As ten,000 commercials played on the football Television, I had a handful of minutes to catch up on my MLB game. Lastly, in the bottom of the third, a man hit the ball and dropped it in the ideal field gap for a single. All the baseball players, such as the guy operating up to initially base, seemed rather pleasant. Why not be? They had been playing in a nice park, on a nice warm and sunny day and no 1 had even broken a sweat however. The batter reached initially base and began chatting with the opposing team’s initially baseman. They started smiling and getting a wonderful time with each and every other. My lip-reading capabilities are not what they utilised to be but I think I saw a single say to the other, “Hi Johnny! How’s the wife doing? ทีเด็ดบอลสเต็ป3 is been a though considering that we saw her. We’ve got to get with each other sometime quickly.”

Growing restless, I turned back to the NFL game just in time to see 1 man standing more than a writhing and groaning man on the turf. I assume I saw his lips yelling, “Hey Bruno, even though we were obtaining breakfast together this morning, your wife told me to tackle you into subsequent Tuesday, did I do a good job?”

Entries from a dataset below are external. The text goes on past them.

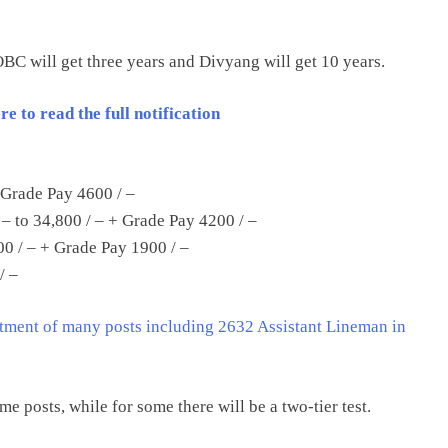
 OBC will get three years and Divyang will get 10 years.
 to read the full notification
 Grade Pay 4600 / –
 – to 34,800 / – + Grade Pay 4200 / –
00 / – + Grade Pay 1900 / –
/ –
ment of many posts including 2632 Assistant Lineman in
ome posts, while for some there will be a two-tier test.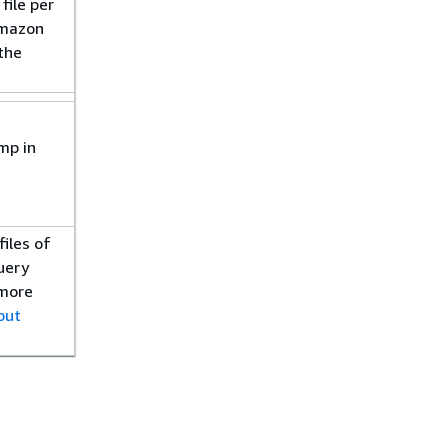
file per
Amazon
 the
.
mp in
files of
uery
 more
put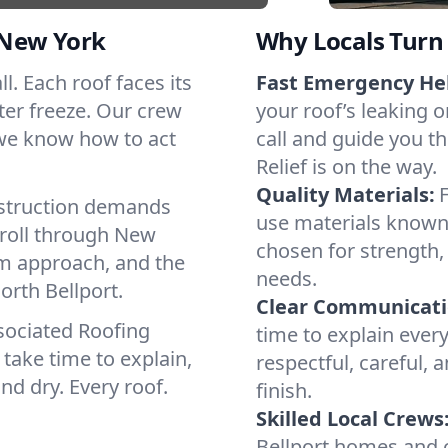
 New York
Why Locals Turn 
ll. Each roof faces its
Fast Emergency He
ter freeze. Our crew
your roof’s leaking 
 we know how to act
call and guide you th
Relief is on the way.
Quality Materials:
struction demands
use materials known 
 roll through New
chosen for strength, 
lm approach, and the
needs.
orth Bellport.
Clear Communicati
sociated Roofing
time to explain ever
take time to explain,
respectful, careful, 
nd dry. Every roof.
finish.
Skilled Local Crews
Bellport homes and 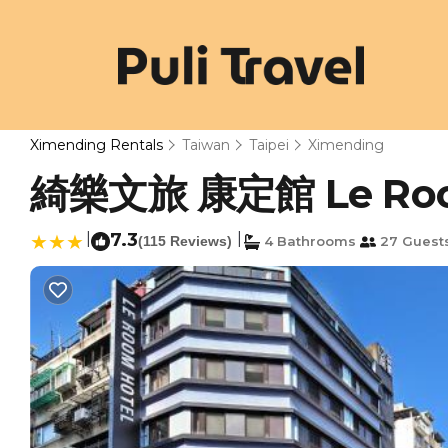
Ximending Rentals
Taiwan
Taipei
Ximending
綺樂文旅 康定館 Le Room H
|
7.3
|
(115 Reviews)
4 Bathrooms
27 Guest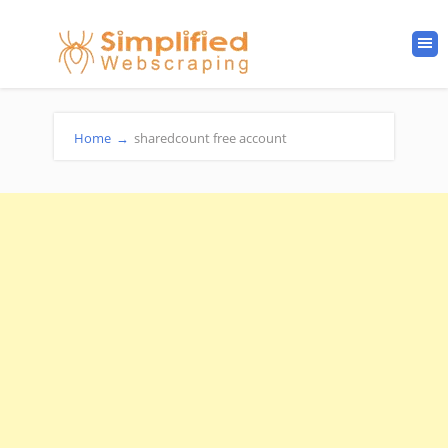
Home
→
sharedcount free account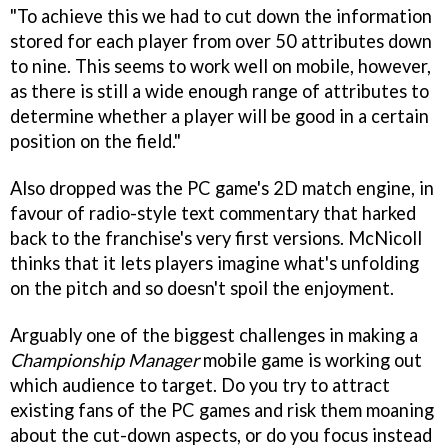
"To achieve this we had to cut down the information
stored for each player from over 50 attributes down
to nine. This seems to work well on mobile, however,
as there is still a wide enough range of attributes to
determine whether a player will be good in a certain
position on the field."
Also dropped was the PC game's 2D match engine, in
favour of radio-style text commentary that harked
back to the franchise's very first versions. McNicoll
thinks that it lets players imagine what's unfolding
on the pitch and so doesn't spoil the enjoyment.
Arguably one of the biggest challenges in making a
Championship Manager
mobile game is working out
which audience to target. Do you try to attract
existing fans of the PC games and risk them moaning
about the cut-down aspects, or do you focus instead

In the extremely subsequent play a running back was nailed in a bone-splitting tackle. Certainly, his bone did split, and then protruded proper out of his bloody skin causing a wave of nausea to spread over the crowd.

Fascinated but horrified, I promptly turned to the baseball game and witnessed a wild pitch hit the batter on the finger. The batter yelped and had to sit the rest of the game out, his pinky was smarting.

To replace the bone-sticking-out-of-his-leg guy in the NFL game, a bulky player with flowing dreadlocks sticking out of his helmet began lumbering onto the field. He had a substantial cast on his arm that looked like a massive club. With the hand totally encased, forming a massive bulbous weapon, he shook it as his opponents in defiance when possibly struggling to stick 1 specific finger up, and then reluctantly joined the huddle.

It was nearing the halftime and so several timeouts had been called that they seemed to have run out of commercials to play. So the cameras began scanning the crowd. It was a lot colder where this game was being held, and I could see people’s breath. I also saw a guy in shorts and no shirt who had painted his skin from head to toe in his NFL team’s colors. His head was shaved and also painted, and he was wearing a big pig’s nose on his face.

As I briefly scanned the crowd on the other Tv, I saw lots of folks in button down, quick sleeve shirts, baseball caps and gloves on, waiting expectantly for that ever-elusive foul ball.

The 1st half began to wind down in the NFL game, and I actively awaited gratuitous shots of hot cheerleaders. I was rewarded with lots of silly pompom waving and cleavage. I then happily turned back to the MLB game but only saw three heavy-set females shoving sausage dogs and peanuts in their mouths.

At halftime I got a likelihood to go to the bathroom and grab an additional cold beer and extra snacks. There is under no circumstances a big break in baseball, and every single time I go to the bathroom while watching baseball I constantly miss the major play, which of course happened this time as well.

My MLB game continued to plod along when I got back, inducing the unique ball-strike-out hypnotic state that only baseball can result in. I was about to doze off when I was jarred out of my trance by the flashy touchdown dance I saw on my other Tv. The guy who just scored was moonwalking across the uprights though flapping his arms like wings. He then proceeded to do a magnificent swan dive which turned into a double summersault with a twist and lastly landed completely on the field.